Predicting the spatial dynamics of Wolbachia infections in Aedes aegypti arbovirus vector populations in heterogeneous landscapes

Penelope A. Hancock, Scott A. Ritchie, Constantianus J.M. Koenraadt, Thomas W. Scott, Ary A. Hoffmann, Charles Godfray

Research output: Contribution to journalArticleAcademicpeer-review

Abstract

A promising strategy for reducing the transmission of dengue and other arboviral human diseases by Aedes aegypti mosquito vector populations involves field introductions of the endosymbiotic bacteria Wolbachia. Wolbachia infections inhibit viral transmission by the mosquito, and can spread between mosquito hosts to reach high frequencies in the vector population. Wolbachia spreads by maternal transmission, and spread dynamics can be variable and highly dependent on natural mosquito population dynamics, population structure and fitness components. We develop a mathematical model of an A. aegypti metapopulation that incorporates empirically validated relationships describing density-dependent mosquito fitness components. We assume that density dependent relationships differ across subpopulations, and construct heterogeneous landscapes for which model-predicted patterns of variation in mosquito abundance and demography approximate those observed in field populations. We then simulate Wolbachia release strategies similar to that used in field trials. We show that our model can produce rates of spatial spread of Wolbachia similar to those observed following field releases.

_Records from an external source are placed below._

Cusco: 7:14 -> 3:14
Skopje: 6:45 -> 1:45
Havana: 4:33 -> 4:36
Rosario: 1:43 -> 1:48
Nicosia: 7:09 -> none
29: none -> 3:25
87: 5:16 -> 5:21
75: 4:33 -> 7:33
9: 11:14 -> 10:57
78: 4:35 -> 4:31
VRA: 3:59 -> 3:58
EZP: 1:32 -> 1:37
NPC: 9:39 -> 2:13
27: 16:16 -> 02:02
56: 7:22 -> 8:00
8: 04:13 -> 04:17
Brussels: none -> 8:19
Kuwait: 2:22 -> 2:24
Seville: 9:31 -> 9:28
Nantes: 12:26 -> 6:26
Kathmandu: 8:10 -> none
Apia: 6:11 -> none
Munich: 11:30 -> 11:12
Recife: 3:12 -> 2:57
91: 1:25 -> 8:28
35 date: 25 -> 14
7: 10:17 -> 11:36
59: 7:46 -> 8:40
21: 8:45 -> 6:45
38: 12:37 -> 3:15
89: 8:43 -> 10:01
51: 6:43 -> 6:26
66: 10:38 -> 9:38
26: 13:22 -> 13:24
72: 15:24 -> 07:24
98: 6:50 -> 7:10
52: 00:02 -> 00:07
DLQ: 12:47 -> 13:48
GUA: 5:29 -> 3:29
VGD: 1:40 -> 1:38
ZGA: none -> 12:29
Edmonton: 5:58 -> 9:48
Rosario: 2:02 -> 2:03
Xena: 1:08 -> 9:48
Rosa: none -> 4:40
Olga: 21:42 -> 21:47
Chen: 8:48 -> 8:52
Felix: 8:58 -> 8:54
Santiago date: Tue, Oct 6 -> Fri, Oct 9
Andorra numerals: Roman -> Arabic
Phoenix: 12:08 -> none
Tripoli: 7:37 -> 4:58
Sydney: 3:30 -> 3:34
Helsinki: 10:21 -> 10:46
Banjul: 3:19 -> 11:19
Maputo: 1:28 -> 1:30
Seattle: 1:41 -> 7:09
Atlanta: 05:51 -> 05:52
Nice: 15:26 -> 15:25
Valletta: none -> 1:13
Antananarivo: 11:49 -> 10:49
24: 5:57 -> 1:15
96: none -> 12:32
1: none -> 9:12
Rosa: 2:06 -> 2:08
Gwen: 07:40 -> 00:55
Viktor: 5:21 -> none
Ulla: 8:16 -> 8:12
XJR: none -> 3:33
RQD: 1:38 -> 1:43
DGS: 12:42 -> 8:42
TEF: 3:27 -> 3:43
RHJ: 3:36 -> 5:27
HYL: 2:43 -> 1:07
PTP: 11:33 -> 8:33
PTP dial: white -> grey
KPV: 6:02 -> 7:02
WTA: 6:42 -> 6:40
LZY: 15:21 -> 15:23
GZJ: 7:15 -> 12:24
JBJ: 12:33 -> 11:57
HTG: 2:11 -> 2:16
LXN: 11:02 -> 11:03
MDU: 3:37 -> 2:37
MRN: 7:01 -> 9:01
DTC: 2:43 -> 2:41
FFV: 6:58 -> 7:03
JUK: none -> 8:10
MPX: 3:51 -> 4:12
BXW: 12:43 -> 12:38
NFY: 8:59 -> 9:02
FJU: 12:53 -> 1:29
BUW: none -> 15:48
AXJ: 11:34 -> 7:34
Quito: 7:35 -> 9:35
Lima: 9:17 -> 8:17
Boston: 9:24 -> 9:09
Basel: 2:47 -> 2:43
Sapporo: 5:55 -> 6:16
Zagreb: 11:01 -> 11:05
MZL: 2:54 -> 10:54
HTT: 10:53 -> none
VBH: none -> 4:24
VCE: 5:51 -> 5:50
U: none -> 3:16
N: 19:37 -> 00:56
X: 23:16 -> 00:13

We then investigate how different types of spatio-temporal variation in mosquito habitat, as well as different fitness costs incurred by Wolbachia on the mosquito host, influence predicted spread rates. We find that fitness costs reduce spread rates more strongly when the habitat landscape varies temporally due to stochastic and seasonal processes. Synthesis and applications: Our empirically based modelling approach represents effects of environmental heterogeneity on the spatial spread of Wolbachia. The models can assist in interpreting observed spread patterns following field releases and in designing suitable release strategies for targeting spatially heterogeneous vector populations.

Original languageEnglish
Pages (from-to)1674-1686
JournalJournal of Applied Ecology
Volume56
Issue number7
DOIs
Publication statusPublished - Jul 2019

Fingerprint

mosquito
fitness
infection
habitat
metapopulation
subpopulation
demography
cost
targeting
population structure
population dynamics
temporal variation
bacterium
modeling
rate

Keywords

  • arbovirus
  • dengue
  • gene drive
  • spatial spread
  • wAlbB
  • wMel
  • wMelPop
  • Zika

Cite this

Hancock, Penelope A. ; Ritchie, Scott A. ; Koenraadt, Constantianus J.M. ; Scott, Thomas W. ; Hoffmann, Ary A. ; Godfray, Charles. / Predicting the spatial dynamics of Wolbachia infections in Aedes aegypti arbovirus vector populations in heterogeneous landscapes. In: Journal of Applied Ecology. 2019 ; Vol. 56, No. 7. pp. 1674-1686.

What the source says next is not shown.